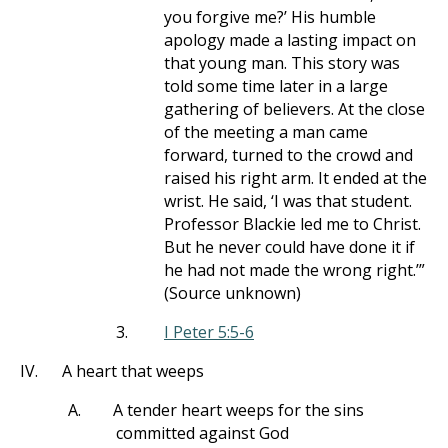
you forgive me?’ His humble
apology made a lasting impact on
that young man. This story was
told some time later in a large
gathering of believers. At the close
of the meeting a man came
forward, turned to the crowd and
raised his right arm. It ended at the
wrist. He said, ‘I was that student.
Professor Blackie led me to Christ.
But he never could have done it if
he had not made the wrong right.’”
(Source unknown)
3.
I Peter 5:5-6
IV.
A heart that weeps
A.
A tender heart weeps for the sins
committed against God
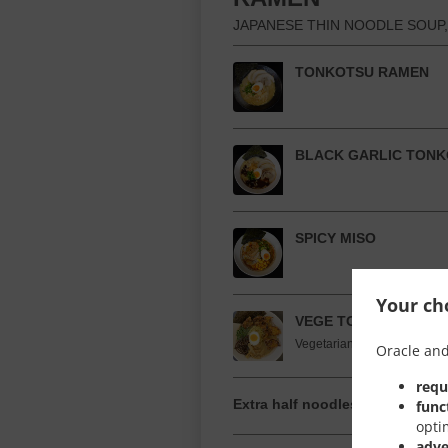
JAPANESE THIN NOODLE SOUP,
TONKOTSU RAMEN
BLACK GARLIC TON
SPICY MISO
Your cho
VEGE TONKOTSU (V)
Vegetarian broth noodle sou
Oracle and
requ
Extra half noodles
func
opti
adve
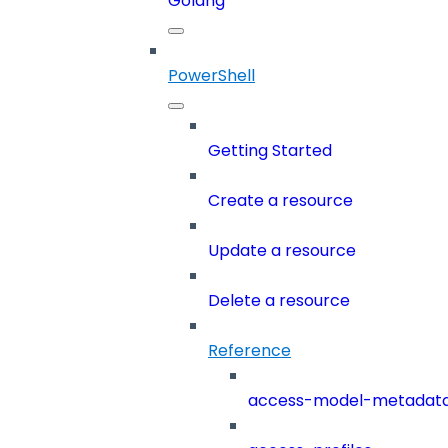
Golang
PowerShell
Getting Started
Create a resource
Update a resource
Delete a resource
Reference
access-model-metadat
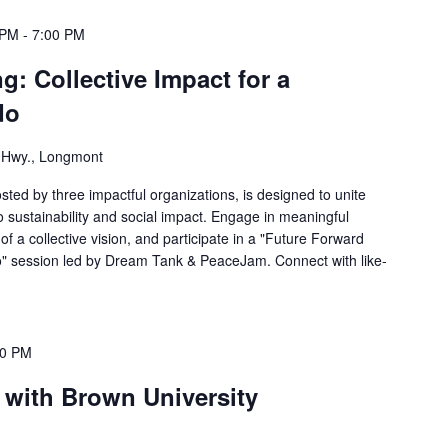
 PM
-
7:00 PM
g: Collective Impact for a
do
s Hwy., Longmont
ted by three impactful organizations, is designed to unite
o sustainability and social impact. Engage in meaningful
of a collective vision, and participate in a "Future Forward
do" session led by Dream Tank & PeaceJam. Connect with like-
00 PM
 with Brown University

---

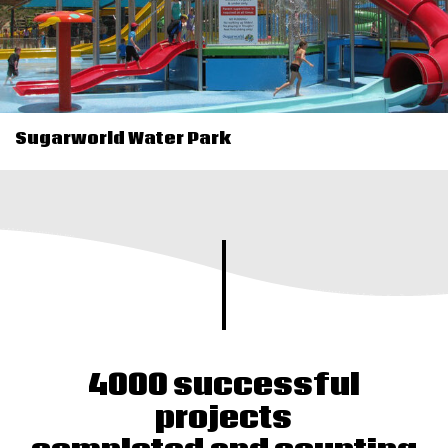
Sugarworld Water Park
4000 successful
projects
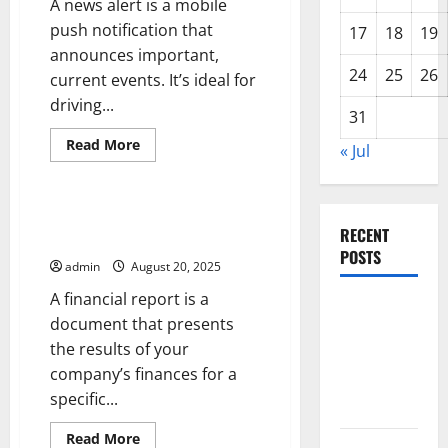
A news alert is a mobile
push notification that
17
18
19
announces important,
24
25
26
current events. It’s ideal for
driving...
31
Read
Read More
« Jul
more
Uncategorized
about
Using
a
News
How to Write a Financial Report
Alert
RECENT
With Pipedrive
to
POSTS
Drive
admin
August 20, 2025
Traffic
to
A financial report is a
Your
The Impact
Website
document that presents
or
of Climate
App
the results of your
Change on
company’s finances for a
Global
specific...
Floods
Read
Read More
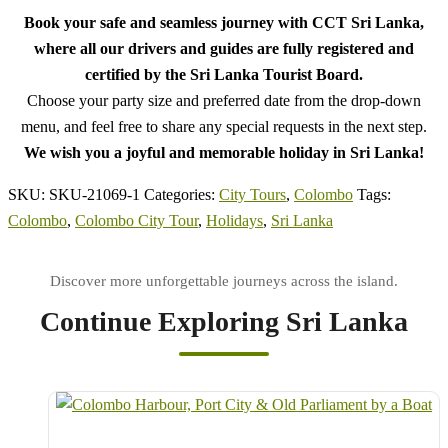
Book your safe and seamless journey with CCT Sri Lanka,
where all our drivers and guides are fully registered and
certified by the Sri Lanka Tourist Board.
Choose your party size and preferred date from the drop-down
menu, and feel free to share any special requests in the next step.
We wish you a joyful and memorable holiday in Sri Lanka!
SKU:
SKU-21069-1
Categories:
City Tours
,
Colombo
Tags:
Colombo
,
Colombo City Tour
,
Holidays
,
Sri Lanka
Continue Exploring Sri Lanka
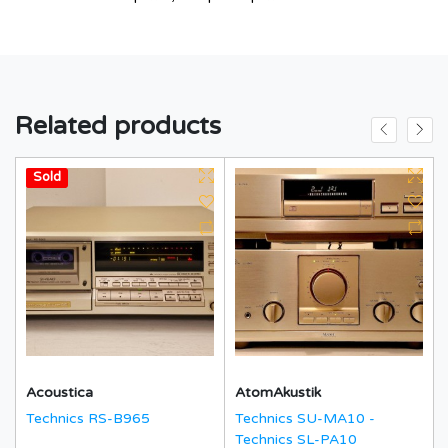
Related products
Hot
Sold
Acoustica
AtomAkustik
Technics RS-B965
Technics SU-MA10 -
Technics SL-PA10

* * *

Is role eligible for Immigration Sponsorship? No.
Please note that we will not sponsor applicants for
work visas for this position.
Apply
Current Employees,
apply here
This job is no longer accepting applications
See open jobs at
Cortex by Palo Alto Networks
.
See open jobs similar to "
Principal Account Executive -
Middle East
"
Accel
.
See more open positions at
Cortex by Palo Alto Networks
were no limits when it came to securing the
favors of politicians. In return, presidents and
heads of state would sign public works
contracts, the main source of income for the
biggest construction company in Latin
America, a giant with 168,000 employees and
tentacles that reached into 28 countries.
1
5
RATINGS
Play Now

## Work instructions
Scan the records above for the word "Lanka" and return every line where it occurs.

## Solution to the problem
Book your safe and seamless journey with CCT Sri Lanka,
certified by the Sri Lanka Tourist Board.
We wish you a joyful and memorable holiday in Sri Lanka!
Sri Lanka
Continue Exploring Sri Lanka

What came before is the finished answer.